EXERCISE: Your answer should consist of all lines in the listing that hold the word "chapelle".

DATA EXTRACT:
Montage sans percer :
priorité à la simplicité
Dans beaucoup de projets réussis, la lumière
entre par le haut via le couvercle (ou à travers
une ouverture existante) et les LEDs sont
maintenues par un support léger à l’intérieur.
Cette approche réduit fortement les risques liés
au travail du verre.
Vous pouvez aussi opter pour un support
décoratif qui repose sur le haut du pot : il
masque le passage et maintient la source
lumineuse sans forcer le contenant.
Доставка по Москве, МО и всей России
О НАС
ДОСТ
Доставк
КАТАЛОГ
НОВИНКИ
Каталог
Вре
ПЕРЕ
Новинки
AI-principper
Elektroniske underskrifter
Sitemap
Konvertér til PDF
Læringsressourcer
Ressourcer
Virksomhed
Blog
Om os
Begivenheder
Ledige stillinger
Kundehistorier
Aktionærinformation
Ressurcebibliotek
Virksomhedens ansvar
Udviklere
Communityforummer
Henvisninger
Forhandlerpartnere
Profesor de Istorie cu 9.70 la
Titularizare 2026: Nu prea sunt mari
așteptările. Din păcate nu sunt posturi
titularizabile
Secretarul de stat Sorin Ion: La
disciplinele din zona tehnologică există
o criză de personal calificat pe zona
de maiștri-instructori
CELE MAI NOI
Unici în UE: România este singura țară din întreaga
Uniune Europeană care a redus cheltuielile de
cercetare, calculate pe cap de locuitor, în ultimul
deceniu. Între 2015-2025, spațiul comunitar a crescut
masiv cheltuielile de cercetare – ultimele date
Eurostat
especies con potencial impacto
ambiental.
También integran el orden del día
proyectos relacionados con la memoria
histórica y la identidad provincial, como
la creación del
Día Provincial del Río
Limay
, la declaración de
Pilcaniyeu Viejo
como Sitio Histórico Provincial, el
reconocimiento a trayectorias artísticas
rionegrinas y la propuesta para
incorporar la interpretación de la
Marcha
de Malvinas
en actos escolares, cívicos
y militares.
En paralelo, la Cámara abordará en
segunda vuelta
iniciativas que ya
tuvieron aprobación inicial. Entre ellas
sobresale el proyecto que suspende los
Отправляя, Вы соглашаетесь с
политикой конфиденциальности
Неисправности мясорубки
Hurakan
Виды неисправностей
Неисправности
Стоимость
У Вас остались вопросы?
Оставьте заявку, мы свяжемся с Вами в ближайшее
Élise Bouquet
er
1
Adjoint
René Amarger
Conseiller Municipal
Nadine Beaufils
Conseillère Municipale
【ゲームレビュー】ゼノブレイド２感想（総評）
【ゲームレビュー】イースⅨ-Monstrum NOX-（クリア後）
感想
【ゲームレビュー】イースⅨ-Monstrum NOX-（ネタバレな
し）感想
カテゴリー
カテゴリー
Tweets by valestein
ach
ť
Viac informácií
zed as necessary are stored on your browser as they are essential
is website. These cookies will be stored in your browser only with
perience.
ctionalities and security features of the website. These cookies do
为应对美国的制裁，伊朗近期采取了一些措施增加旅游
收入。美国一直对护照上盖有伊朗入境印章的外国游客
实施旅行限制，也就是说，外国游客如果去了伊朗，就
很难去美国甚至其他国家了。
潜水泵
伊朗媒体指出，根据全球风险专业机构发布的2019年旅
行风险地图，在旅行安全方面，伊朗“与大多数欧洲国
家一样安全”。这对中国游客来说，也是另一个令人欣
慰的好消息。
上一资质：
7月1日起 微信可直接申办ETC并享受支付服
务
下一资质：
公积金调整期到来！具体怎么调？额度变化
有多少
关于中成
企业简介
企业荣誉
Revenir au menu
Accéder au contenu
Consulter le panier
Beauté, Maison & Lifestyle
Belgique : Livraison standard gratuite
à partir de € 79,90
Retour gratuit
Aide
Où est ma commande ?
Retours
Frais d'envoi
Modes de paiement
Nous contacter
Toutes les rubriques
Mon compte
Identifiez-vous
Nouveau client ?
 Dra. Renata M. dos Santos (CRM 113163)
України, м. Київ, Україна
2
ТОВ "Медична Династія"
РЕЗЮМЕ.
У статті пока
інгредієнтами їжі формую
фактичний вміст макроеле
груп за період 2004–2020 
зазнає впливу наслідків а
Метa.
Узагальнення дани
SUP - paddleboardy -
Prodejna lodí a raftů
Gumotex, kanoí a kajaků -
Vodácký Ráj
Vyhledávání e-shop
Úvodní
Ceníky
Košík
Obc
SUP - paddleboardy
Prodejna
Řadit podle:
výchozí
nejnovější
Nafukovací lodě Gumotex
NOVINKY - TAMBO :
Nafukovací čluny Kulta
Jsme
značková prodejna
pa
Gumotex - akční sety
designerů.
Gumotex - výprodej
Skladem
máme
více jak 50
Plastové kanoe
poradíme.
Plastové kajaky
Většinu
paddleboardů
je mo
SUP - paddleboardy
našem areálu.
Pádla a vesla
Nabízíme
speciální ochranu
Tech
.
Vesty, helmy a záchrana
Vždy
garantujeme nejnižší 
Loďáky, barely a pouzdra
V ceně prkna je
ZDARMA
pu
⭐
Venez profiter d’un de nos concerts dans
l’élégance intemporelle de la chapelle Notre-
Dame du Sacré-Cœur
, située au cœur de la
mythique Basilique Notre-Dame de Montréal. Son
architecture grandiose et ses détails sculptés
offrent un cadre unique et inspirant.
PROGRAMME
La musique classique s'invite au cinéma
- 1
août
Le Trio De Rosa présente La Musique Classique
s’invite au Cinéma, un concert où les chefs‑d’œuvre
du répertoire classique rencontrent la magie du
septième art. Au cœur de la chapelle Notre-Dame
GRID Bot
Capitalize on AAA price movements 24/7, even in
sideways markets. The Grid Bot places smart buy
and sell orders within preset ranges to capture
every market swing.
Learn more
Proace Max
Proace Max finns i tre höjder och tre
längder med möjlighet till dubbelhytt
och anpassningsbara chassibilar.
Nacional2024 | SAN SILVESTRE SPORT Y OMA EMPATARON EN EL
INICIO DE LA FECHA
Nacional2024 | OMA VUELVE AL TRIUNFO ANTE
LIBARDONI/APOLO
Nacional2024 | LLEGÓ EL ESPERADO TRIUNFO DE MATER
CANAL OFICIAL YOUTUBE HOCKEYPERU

RESPONSE BELOW:
l’élégance intemporelle de la chapelle Notre-
septième art. Au cœur de la chapelle Notre-Dame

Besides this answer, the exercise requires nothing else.